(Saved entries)
§
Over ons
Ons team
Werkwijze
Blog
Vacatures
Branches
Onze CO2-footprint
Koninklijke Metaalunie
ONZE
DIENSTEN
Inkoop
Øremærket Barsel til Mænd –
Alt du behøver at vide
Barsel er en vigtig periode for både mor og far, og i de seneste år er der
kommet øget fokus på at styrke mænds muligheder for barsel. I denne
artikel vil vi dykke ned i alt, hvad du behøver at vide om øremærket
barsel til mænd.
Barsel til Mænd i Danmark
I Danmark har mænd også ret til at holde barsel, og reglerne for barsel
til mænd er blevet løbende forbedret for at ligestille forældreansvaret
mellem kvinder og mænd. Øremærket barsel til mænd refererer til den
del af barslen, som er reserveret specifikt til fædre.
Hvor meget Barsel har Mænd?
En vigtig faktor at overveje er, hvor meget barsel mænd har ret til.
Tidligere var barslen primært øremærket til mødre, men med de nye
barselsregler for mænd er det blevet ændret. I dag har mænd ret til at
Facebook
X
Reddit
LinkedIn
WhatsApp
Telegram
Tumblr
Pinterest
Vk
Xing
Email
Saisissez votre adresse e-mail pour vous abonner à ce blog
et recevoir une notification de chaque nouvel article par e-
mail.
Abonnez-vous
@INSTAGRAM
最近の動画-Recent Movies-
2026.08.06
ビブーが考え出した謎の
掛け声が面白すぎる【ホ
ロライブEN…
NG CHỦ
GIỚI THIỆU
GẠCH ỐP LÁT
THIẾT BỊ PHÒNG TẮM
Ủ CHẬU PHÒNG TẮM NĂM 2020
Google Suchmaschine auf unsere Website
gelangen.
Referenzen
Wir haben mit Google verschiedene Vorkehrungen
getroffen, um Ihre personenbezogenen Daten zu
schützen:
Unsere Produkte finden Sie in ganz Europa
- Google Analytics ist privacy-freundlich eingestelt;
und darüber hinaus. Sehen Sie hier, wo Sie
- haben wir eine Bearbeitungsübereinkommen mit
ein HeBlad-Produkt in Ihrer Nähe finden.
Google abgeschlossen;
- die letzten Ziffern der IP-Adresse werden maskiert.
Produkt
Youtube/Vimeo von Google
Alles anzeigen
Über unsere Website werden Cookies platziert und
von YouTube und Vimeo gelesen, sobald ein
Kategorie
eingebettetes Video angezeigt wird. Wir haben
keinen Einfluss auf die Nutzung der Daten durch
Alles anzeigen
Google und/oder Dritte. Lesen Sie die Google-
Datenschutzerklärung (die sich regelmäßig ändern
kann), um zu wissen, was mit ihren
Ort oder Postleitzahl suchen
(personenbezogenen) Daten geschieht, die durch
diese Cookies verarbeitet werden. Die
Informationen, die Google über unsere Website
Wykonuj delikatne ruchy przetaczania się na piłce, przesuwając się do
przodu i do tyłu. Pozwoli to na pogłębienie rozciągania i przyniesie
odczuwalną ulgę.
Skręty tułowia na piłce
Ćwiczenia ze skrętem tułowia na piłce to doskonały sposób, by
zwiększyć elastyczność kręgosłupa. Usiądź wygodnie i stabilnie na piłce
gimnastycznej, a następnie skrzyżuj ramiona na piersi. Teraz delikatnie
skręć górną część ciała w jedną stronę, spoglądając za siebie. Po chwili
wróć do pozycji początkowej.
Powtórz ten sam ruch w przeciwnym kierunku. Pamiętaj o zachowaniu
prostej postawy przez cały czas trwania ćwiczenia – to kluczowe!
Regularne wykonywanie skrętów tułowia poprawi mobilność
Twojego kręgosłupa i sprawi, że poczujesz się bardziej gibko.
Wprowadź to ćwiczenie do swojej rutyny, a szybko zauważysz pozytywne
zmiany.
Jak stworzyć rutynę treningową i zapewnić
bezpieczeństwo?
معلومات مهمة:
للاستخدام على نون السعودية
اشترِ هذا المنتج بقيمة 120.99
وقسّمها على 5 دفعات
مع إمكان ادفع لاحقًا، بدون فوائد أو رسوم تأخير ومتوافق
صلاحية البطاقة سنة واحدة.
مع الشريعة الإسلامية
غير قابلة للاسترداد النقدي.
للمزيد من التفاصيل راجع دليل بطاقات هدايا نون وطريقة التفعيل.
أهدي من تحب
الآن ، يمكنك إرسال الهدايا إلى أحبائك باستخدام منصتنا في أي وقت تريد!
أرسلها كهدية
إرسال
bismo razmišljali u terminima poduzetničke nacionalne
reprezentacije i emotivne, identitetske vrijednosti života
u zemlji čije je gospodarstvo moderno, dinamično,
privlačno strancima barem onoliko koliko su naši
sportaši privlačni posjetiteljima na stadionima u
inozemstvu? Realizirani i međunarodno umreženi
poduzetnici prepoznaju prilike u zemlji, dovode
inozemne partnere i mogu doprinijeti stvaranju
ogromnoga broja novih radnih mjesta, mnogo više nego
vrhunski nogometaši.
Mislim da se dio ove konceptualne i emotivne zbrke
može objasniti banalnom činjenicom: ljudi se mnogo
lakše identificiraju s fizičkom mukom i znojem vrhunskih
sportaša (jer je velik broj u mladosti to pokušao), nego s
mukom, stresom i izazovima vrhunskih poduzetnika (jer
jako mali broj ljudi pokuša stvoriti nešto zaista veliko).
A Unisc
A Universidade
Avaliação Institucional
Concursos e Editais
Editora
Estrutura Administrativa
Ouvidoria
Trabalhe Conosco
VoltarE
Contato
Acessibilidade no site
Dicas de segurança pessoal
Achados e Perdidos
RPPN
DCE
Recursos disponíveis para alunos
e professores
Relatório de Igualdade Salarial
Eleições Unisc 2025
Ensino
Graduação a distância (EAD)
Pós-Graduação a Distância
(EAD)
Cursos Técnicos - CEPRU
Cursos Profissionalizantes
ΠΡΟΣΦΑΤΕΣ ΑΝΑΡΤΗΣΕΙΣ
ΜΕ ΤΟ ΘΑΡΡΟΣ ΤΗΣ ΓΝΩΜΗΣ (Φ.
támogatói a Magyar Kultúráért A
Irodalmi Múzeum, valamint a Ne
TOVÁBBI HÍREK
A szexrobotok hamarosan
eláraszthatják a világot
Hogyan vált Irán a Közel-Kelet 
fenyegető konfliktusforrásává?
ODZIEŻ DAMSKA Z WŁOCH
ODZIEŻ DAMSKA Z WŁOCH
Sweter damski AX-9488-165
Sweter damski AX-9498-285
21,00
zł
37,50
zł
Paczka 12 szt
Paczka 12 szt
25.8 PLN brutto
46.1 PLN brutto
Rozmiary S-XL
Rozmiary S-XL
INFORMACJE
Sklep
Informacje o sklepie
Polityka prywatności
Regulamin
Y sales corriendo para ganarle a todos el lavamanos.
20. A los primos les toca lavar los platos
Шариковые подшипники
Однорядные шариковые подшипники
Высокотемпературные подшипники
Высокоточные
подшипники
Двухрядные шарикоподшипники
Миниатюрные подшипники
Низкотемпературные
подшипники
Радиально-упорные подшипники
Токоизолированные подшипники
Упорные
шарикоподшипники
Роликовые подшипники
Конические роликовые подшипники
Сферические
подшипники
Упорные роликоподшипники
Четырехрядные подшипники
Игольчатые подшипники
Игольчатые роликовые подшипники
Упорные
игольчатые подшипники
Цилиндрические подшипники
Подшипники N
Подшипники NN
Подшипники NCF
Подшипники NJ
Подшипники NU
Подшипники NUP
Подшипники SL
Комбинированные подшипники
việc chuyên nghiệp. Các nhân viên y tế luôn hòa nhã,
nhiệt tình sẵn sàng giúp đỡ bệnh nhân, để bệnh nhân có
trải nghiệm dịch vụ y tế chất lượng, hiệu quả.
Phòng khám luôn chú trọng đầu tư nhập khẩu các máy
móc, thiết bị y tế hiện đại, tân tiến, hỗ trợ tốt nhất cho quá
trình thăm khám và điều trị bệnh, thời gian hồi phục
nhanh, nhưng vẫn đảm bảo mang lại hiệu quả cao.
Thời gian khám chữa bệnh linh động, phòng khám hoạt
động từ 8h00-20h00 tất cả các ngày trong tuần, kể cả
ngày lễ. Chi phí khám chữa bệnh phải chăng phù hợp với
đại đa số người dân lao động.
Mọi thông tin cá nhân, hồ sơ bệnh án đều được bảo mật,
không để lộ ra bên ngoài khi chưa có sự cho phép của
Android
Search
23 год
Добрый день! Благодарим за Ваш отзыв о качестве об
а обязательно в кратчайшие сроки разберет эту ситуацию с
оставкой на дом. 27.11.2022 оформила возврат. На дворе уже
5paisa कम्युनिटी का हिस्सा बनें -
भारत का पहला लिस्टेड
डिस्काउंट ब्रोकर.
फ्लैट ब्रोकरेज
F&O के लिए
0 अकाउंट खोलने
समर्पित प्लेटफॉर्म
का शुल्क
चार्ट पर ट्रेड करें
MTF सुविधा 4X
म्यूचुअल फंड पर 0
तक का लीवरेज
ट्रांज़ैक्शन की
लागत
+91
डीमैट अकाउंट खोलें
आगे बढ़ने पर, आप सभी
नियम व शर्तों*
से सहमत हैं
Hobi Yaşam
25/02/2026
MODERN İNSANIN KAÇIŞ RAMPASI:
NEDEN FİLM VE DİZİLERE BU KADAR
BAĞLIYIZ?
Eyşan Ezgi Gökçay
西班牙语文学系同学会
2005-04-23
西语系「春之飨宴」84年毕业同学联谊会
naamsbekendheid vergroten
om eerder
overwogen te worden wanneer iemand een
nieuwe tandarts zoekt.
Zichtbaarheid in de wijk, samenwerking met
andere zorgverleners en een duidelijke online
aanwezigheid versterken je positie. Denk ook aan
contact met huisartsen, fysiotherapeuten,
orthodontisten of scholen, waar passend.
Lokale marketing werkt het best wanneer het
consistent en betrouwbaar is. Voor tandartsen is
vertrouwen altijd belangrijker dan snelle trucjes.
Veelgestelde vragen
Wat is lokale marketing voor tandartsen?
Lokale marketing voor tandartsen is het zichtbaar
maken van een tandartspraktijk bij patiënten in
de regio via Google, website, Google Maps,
§
-- TASK DETAILS --
Up to and including the line that contains "I Danmark har", restate word for word every line of the entries, starting from the first.

-- EXERCISE SOLUTION --
Over ons
Ons team
Werkwijze
Blog
Vacatures
Branches
Onze CO2-footprint
Koninklijke Metaalunie
ONZE
DIENSTEN
Inkoop
Øremærket Barsel til Mænd –
Alt du behøver at vide
Barsel er en vigtig periode for både mor og far, og i de seneste år er der
kommet øget fokus på at styrke mænds muligheder for barsel. I denne
artikel vil vi dykke ned i alt, hvad du behøver at vide om øremærket
barsel til mænd.
Barsel til Mænd i Danmark
I Danmark har mænd også ret til at holde barsel, og reglerne for barsel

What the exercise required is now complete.